(Input material Opens)

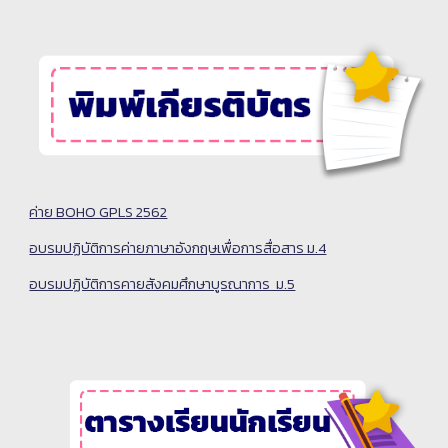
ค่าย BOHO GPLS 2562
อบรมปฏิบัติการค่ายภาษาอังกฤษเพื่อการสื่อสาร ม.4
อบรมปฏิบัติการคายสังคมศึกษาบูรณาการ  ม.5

(Input material Closes)
(Input material Opens)

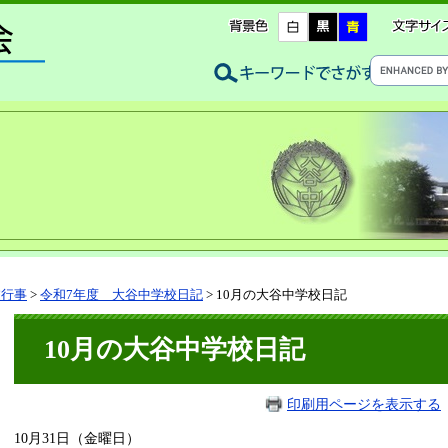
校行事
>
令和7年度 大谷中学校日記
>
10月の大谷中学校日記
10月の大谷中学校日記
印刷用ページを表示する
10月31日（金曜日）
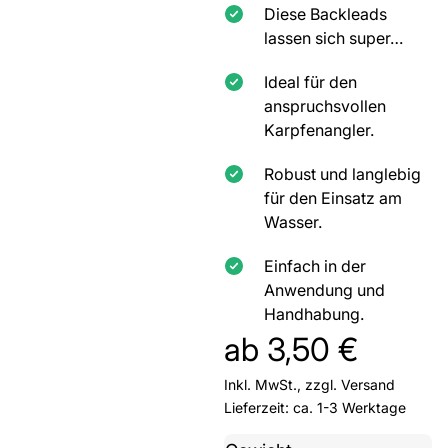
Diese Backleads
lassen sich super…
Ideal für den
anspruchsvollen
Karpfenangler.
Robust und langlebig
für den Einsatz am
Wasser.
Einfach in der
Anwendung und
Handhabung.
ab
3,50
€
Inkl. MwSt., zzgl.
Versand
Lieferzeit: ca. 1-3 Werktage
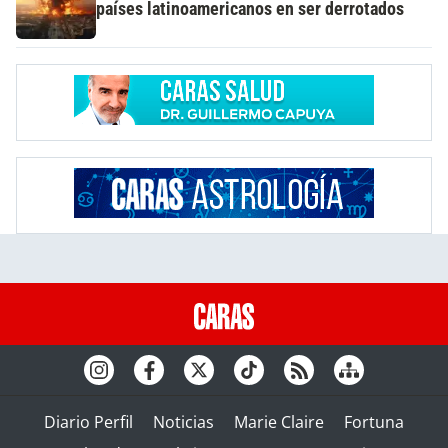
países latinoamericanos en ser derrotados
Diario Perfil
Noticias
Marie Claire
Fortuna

(Input material Closes)

• [Problem description]: Filter the entries above and copy only the lines that hold "อบรมปฏ".

• [Answer box]:
อบรมปฏิบัติการค่ายภาษาอังกฤษเพื่อการสื่อสาร ม.4
อบรมปฏิบัติการคายสังคมศึกษาบูรณาการ  ม.5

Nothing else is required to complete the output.